More Than A Pseudo-Sexual Fad

Anonymous: “At a biological level this behaviour seems even odder. Most other mammals seem quite content with a luxuriant growth of fur. The idea of a chimpanzee pulling out the hair on its genital regions is ridiculous. Perhaps waxing is little more than a pseudo-sexual fad: another example of the kind of erotic titivation, such as body piercing and tattooing, that was once popular mainly among sailors, hippies and prostitutes.

Oui Un Autre Jour

Karl: “Elle me regarde à nouveau, nous avons envie de parler, de communiquer mais ni l'un ni l'autre ne sommes capables de vraiment passer à l'acte. Il manque un catalyseur. Elle me demande l'heure et je lui donne. La femme en rouge, c'est celle à qui je n'ai pas su parler, celle à qui j'aurais aimé parler. Peut-être un autre jour, oui un autre jour quand elle va s'assoir, on pourra se parler.”

Dubious

Roland Tanglao: “I find these networking sites kind of dubious. If you are already a good networker, it will help but if you are not I think you are better off blogging stuff that shows your expertise (or how lovely you are if you looking for dates!) and networking that way. Blogging might take longer, but I bet in the long run the outcome will be better.”
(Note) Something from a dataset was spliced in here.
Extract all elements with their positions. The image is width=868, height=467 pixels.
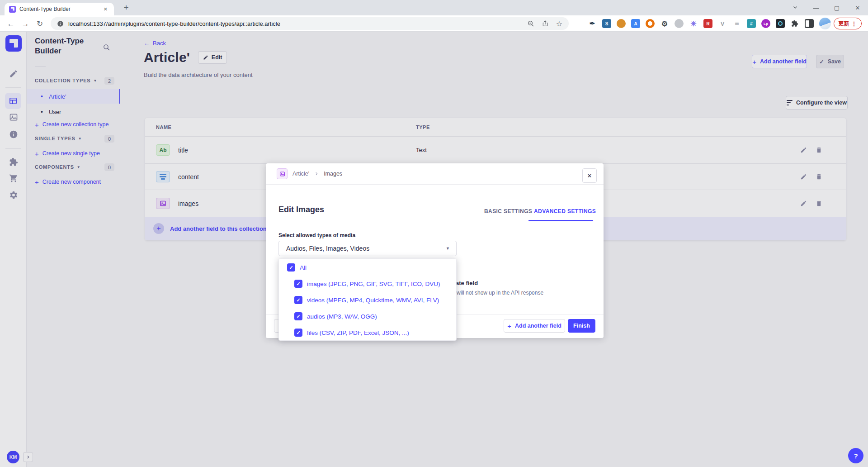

Unnaturally Simplified Reading Conventions

Teresa Nielsen Hayden: “They’re not making a defense of religion. They’re defending their own pet proposition, that the Bible should be approached via unnaturally simplified reading conventions that are less subtle than they’d use to read a paperback romance, and less sophisticated than their own face-to-face speech. I have real trouble with that.”

A Kind Of Granularity

Amy Wohl wonders if social networks really help create communities: “the trouble is that the people who least need the help are the ones people most want to connect to. They are beseiged with requests and are likely to opt out (or never join at all). [...] [O]nce you're listed, contacts are likely to ask you to requests favors for them of people you "know" in the sense that you have access to them, but whom you'd scarcely ask a favor of for someone who isn't an important friend or client.

TV Is Drugs

Anne Kingston: “Think of it. A bratty rich girl best known for her contribution to Internet porn is of more interest to the North American public than the leader of the free world sharing his vision in these dangerous times. ¶ Perhaps we should question whether one of the dangers facing that free world resides within the paunchy body politic itself, couch-potato comatose as it appears to be.

Half-Honest, Half-Rhetorical

AccordionGuy says he prefers dating to "hooking up". Up until a couple of years ago, I thought "hooking up" meant getting a phone number at the bar. My friends, just before we were heading out, would tell me such things as "Richie, you're going to hook up tonight!" (To women who go to bars looking for some hot lovin': everything else being equal, would you prefer to "hook up" with a guy named Richard or Rich, or Richie?

Mass

Adam: “There’s something about the rote memorization of words and actions, coupled with the sensory input of dim lights, choir music, and incense, that is very comforting.”

Principles

Lisa Williams has some blogging principles. It's important to have principles in these "post-modern" days, where supposedly everything goes. Instead of lecturing people on how or what to blog, she simply states what she's doing. People are free to follow her example, and disagreeing with her principles would be allowed, but would also be rather pointless, because, well, how would you feel if someone told you what principles to hold? Yeah, I thought so.